> **Saved entries**:

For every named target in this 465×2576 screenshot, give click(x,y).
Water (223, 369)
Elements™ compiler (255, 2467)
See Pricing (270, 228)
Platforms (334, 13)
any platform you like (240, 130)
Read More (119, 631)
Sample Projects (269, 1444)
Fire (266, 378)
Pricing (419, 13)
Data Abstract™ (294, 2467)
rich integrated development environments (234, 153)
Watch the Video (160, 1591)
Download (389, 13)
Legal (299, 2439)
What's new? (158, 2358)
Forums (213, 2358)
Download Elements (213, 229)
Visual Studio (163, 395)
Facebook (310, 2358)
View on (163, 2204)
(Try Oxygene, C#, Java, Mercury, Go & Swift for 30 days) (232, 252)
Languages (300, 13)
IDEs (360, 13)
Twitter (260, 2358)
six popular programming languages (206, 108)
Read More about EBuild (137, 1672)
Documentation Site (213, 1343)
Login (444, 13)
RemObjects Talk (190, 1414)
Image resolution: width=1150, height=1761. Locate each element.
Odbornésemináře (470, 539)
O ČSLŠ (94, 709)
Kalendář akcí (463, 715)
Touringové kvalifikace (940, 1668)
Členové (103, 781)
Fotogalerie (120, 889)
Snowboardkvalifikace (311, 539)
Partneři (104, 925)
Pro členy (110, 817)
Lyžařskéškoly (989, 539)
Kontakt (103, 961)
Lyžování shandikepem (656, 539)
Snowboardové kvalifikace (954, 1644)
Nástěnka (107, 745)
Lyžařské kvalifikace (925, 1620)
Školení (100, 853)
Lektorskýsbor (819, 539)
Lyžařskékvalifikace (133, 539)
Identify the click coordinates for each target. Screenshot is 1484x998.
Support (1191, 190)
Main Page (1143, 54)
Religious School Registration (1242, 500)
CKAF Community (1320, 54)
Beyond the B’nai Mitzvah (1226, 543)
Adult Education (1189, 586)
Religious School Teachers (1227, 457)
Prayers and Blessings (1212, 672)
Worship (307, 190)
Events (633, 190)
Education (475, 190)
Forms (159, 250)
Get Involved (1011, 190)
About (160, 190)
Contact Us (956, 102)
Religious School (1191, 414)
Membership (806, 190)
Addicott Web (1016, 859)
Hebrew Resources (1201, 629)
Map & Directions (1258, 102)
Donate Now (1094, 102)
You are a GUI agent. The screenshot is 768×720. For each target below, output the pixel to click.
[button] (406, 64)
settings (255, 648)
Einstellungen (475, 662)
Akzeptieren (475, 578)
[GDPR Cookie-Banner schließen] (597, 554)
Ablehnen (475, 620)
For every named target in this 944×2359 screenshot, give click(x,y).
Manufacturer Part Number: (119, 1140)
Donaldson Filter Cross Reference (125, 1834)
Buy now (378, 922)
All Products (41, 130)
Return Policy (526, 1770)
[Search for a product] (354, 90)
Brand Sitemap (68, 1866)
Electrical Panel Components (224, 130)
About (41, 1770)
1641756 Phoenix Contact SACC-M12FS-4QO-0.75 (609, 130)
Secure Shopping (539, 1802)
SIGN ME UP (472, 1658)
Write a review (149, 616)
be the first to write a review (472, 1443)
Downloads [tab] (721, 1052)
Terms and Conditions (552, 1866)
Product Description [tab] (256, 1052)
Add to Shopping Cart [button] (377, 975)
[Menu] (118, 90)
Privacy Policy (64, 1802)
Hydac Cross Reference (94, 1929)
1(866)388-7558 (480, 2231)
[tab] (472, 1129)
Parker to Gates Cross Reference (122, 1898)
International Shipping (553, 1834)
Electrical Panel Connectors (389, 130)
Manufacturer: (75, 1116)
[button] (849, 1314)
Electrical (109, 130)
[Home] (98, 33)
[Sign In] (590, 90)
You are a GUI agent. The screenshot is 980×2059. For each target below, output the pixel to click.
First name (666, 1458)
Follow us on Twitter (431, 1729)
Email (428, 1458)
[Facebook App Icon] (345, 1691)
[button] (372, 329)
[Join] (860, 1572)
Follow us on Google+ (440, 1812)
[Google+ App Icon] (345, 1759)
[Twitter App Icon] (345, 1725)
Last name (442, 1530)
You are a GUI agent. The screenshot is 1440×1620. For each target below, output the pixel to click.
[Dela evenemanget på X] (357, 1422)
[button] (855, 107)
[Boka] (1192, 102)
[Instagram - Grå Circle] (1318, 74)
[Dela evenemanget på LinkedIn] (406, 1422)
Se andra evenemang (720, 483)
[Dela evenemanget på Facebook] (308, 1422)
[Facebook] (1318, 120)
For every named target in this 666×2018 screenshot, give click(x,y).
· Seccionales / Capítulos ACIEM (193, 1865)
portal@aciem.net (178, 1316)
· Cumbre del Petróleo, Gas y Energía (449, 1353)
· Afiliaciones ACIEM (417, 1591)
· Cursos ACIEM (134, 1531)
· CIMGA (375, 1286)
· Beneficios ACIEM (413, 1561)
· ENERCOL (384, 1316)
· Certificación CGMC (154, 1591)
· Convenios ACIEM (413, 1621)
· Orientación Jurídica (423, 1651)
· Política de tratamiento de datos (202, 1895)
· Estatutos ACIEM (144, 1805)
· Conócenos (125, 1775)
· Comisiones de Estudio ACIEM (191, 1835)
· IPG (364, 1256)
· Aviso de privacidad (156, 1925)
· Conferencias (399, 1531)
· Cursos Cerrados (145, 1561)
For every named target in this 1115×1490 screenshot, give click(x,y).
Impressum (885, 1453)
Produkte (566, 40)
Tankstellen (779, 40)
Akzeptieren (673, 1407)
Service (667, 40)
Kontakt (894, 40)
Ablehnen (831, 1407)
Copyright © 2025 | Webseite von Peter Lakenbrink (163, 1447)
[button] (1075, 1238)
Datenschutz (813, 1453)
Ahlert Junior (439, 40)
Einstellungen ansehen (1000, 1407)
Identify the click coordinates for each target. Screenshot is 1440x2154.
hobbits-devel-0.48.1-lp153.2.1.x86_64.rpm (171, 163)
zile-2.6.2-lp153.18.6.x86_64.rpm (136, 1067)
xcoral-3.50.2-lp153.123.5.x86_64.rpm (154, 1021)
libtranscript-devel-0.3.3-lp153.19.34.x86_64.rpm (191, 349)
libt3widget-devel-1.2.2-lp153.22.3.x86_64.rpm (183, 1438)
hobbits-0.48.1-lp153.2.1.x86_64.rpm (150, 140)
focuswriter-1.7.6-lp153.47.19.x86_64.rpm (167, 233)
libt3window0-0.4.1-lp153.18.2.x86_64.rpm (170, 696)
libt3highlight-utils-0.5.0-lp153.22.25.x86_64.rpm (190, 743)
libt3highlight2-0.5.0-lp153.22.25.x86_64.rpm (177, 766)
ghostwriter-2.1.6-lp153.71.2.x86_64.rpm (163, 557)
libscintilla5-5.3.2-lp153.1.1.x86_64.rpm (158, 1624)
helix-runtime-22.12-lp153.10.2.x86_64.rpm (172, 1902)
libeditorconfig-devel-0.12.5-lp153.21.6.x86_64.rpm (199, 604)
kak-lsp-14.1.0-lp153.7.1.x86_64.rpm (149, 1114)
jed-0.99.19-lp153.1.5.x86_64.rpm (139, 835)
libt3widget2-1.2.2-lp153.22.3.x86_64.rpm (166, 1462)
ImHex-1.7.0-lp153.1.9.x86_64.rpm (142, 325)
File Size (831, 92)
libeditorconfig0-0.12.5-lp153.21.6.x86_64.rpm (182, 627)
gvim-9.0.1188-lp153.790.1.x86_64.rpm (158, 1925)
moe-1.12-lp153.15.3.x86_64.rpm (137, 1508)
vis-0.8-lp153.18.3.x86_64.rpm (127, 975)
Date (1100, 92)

> **Task to complete**: Gather all lines with the string "evenemanget" from the data.

> **Solution below**:
[Dela evenemanget på X] (357, 1422)
[Dela evenemanget på LinkedIn] (406, 1422)
[Dela evenemanget på Facebook] (308, 1422)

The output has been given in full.